I have difficulty understanding how should I solve the following problem.
I would like to sum every "n" elements in a list in the consecutive order. For example:
n = 2
seq = [2, 2, 1, 3]
res = [4, 3, 4]
How can I apply certain condition (such as a sum) on every n elements of a list? I do not want to import any special libraries because it will help me to understand the basics.
Use a while loop to iterate through the list. First create a variable i,
which is 1 less than the n, then go through the while loop, incremented i while it is less than len(seq) (which in this case is 4). Each time, add the item at the current index (i) in the list and the preceding n items.
n = 2
seq = [2, 2, 1, 3]
res = []
i = n-1
while i < len(seq):
res.append(sum(seq[i - (n-1):i+1]))
i += 1
Then print(res) will output [4, 3, 4].
Here is one way using map and zip:
In [9]: def summer(seq, le):
...: return map(sum, zip(*[seq[i:] for i in range(le)]))
...:
In [10]:
In [10]: list(summer(seq, 2))
Out[10]: [4, 3, 4]
In [11]: list(summer(seq, 3))
Out[11]: [5, 6]
There are very many ways to produce a sliding window sum.
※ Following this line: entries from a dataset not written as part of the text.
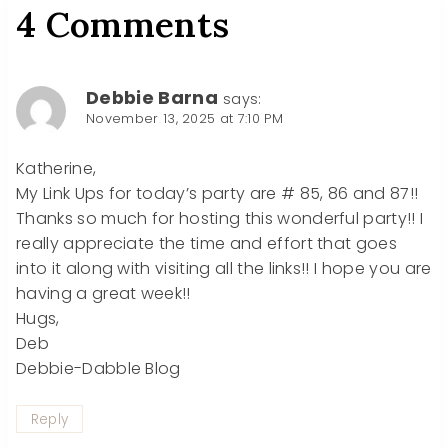
4 Comments
Debbie Barna
says:
November 13, 2025 at 7:10 PM
Katherine,
My Link Ups for today’s party are # 85, 86 and 87!!
Thanks so much for hosting this wonderful party!! I
really appreciate the time and effort that goes
into it along with visiting all the links!! I hope you are
having a great week!!
Hugs,
Deb
Debbie-Dabble Blog
Reply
For instance:
winsize = 2
inputs = [2, 2, 1, 3]
method1 = [sum(inputs[start:start+winsize])
for start in range(0, len(inputs)-winsize+1)]
method2 = []
accumulator = 0
for i,v in enumerate(inputs):
accumulator += v
if i >= winsize:
accumulator -= inputs[i-winsize]
if i >= winsize-1:
method2.append(accumulator)
>>> n = 2
>>> seq = [2, 2, 1, 3]
>>> res = []
>>> for i in range(len(seq) - n + 1):
... res.append(sum(seq[i:i+n]))
...
>>> res
[4, 3, 4]
This does the work - just loop through the elements upto len(seq) - n + 1 - this is because you don't want python to sum the last numbers which are less than n in length.